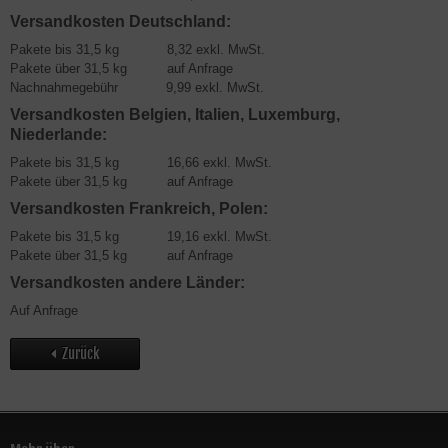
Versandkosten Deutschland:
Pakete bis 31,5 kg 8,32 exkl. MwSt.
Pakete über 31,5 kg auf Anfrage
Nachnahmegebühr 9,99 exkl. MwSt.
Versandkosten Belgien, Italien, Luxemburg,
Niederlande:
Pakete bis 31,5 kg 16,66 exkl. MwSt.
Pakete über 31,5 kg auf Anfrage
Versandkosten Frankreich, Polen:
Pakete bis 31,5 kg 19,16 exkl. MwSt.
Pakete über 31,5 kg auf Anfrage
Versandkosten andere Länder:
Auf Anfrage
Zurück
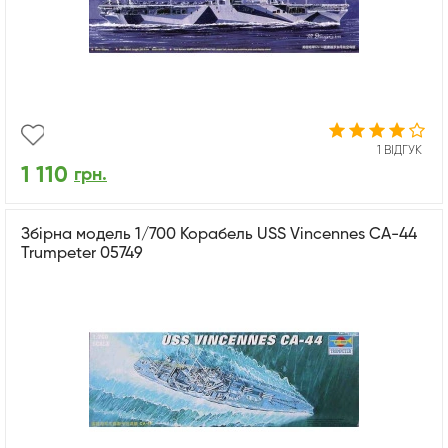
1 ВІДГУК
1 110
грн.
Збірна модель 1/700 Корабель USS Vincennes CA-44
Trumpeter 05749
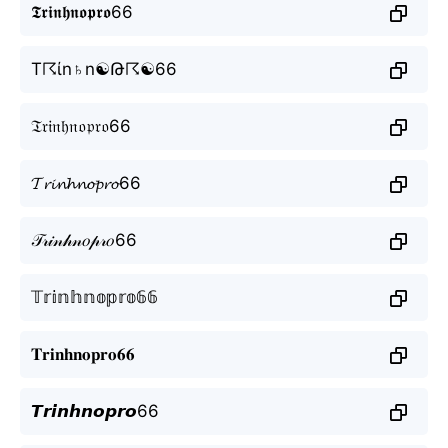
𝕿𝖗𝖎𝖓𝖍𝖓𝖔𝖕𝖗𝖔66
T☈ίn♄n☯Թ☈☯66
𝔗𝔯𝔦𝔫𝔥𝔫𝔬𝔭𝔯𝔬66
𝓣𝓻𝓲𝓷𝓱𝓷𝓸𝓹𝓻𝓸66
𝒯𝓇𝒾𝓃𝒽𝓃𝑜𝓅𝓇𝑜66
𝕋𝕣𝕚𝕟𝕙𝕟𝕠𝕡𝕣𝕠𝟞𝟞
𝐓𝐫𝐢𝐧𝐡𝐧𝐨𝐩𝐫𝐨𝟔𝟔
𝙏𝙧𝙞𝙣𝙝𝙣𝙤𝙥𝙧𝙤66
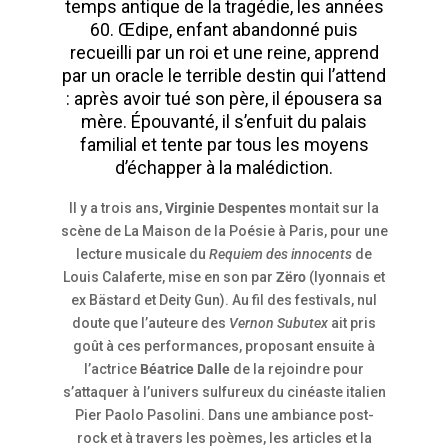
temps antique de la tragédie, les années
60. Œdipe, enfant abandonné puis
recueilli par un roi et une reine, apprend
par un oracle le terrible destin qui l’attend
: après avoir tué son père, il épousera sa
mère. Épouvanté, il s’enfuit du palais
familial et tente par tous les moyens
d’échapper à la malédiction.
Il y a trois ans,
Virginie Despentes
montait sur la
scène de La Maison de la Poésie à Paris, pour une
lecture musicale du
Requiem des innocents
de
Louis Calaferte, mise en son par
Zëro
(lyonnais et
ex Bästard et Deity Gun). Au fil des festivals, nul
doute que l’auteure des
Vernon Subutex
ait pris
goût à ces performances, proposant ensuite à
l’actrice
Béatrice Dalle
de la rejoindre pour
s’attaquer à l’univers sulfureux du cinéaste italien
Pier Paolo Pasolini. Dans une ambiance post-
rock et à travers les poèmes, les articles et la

--

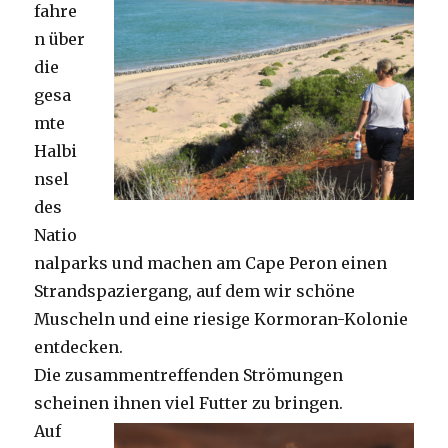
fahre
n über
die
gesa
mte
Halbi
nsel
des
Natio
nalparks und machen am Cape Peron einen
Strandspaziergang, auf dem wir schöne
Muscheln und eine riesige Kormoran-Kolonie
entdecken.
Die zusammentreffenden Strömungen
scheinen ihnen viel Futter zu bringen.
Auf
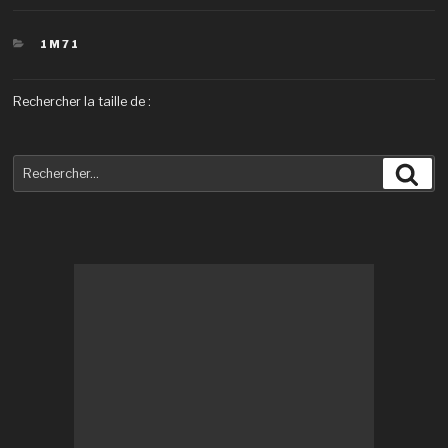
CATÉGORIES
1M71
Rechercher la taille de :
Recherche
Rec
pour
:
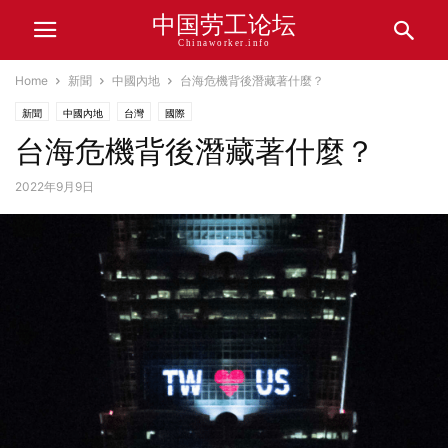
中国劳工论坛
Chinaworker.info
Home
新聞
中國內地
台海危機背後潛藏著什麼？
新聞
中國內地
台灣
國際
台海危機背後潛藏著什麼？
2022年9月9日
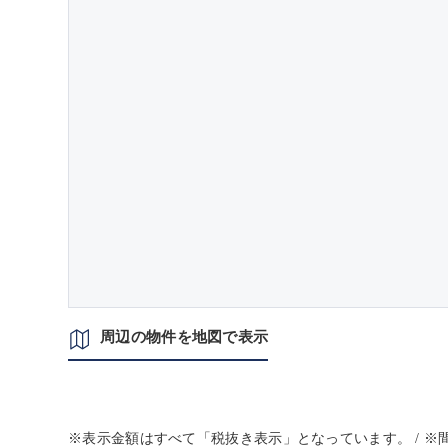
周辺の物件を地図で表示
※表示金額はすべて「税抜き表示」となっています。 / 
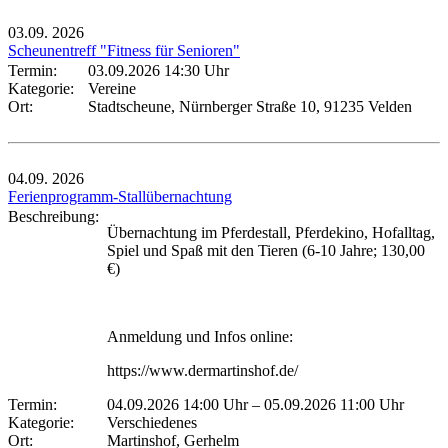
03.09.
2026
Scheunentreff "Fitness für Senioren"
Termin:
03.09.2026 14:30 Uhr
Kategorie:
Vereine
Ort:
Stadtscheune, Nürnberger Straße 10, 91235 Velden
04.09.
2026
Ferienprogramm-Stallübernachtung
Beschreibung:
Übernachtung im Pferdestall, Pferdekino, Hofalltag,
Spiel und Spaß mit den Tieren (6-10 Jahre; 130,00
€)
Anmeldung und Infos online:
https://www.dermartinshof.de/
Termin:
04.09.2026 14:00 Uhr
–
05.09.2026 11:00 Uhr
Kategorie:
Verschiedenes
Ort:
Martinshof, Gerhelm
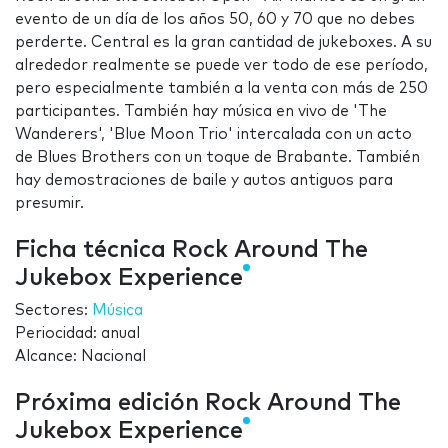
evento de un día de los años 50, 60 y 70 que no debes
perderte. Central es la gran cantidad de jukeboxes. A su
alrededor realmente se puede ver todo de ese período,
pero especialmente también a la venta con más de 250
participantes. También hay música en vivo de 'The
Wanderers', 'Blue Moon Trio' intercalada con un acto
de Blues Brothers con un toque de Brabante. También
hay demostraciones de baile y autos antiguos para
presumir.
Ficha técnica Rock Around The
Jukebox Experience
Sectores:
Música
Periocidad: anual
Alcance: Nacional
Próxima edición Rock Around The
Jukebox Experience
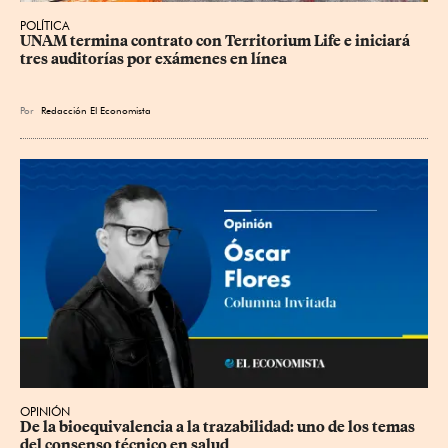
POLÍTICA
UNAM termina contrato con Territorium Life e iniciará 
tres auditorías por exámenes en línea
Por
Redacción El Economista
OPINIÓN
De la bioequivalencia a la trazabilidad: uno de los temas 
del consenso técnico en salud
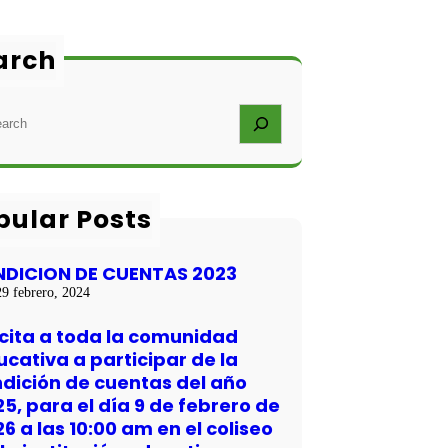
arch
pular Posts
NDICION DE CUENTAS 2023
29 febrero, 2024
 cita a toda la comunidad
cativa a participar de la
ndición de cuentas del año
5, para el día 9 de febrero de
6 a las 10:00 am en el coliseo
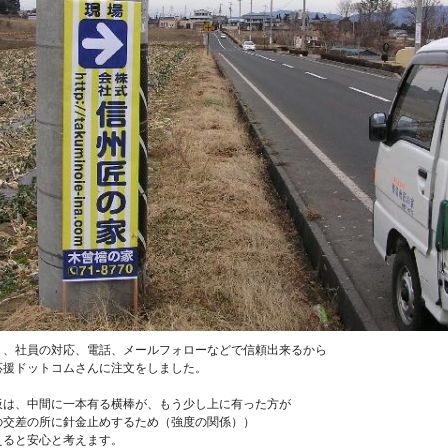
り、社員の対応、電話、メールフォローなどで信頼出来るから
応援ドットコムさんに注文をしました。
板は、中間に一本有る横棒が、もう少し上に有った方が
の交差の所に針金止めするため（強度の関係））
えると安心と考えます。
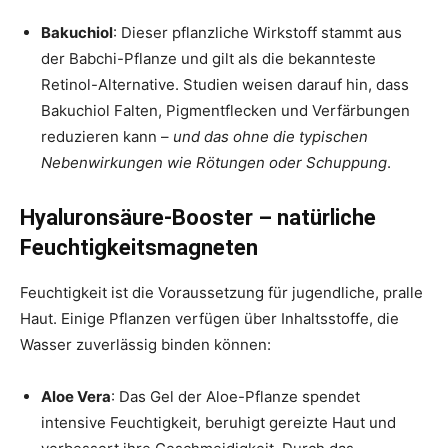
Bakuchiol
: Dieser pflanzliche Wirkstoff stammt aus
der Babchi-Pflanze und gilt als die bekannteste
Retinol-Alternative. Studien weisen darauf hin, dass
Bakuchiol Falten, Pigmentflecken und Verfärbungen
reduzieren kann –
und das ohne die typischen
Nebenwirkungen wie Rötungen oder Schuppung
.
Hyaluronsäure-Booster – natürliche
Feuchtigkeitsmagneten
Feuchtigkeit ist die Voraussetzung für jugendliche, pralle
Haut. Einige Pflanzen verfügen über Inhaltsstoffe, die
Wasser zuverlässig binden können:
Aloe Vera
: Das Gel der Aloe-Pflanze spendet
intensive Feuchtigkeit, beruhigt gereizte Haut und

--

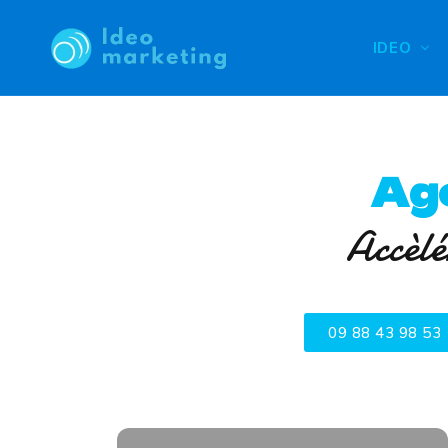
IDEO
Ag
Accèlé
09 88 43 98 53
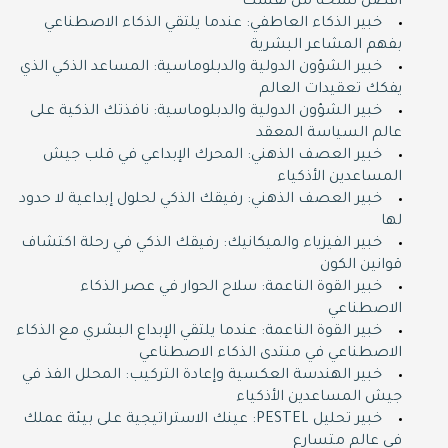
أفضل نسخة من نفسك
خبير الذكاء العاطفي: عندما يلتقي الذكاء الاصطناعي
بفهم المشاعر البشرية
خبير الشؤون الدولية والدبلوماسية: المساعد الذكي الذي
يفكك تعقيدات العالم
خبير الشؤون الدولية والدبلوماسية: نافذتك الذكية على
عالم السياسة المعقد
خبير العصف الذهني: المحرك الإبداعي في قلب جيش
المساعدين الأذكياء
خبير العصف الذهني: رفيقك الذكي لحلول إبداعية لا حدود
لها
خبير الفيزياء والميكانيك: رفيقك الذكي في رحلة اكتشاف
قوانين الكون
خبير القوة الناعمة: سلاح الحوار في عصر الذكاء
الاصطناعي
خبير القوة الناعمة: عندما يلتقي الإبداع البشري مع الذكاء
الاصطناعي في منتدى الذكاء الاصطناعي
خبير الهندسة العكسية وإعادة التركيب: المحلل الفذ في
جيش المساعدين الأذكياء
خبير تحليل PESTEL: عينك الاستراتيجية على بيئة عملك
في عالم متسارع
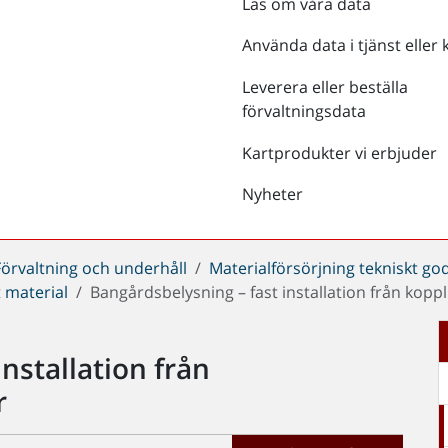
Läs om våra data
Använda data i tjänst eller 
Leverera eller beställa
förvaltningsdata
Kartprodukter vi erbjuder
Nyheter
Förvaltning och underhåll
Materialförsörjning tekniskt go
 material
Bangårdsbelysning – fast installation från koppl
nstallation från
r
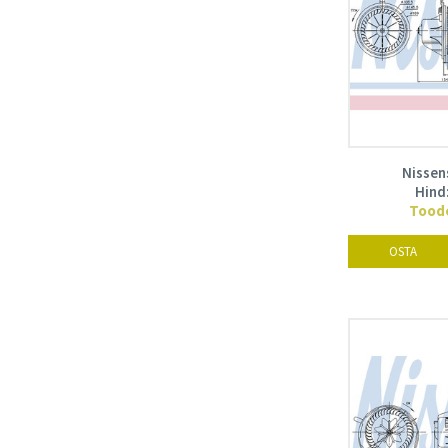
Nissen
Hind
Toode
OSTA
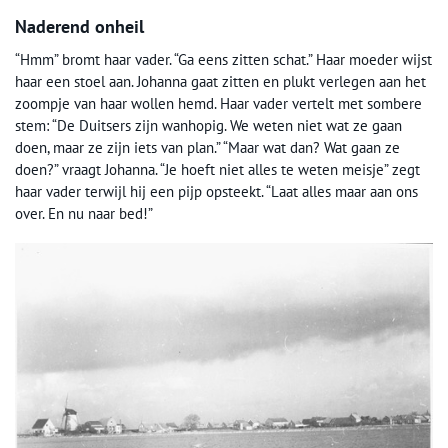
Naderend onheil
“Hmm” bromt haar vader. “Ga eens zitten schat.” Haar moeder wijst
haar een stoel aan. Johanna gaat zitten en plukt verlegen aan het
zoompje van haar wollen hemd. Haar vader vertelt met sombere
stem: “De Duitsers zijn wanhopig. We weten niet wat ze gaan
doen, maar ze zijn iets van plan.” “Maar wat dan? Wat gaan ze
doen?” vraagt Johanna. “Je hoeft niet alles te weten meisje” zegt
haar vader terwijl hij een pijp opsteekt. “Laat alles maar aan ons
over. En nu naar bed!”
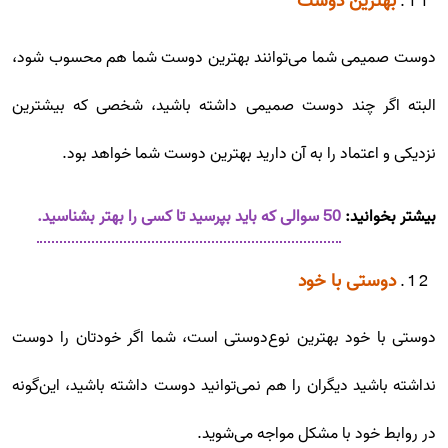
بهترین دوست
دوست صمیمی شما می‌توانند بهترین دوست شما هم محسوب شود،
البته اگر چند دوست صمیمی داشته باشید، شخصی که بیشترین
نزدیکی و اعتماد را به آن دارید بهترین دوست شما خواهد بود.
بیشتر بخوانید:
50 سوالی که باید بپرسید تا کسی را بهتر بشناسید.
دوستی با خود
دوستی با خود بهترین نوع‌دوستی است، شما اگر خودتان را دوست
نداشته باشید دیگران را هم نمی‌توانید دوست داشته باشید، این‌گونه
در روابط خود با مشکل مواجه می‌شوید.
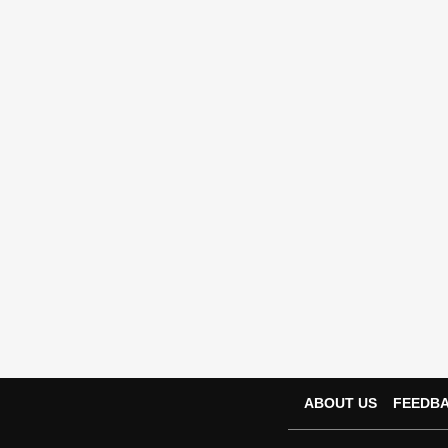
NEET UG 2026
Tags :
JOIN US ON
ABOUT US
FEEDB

--

# What to do
Which lines above hold the string "MwSt"? Please copy all of them.

# Task answer
Pakete bis 31,5 kg 8,32 exkl. MwSt.
Nachnahmegebühr 9,99 exkl. MwSt.
Pakete bis 31,5 kg 16,66 exkl. MwSt.
Pakete bis 31,5 kg 19,16 exkl. MwSt.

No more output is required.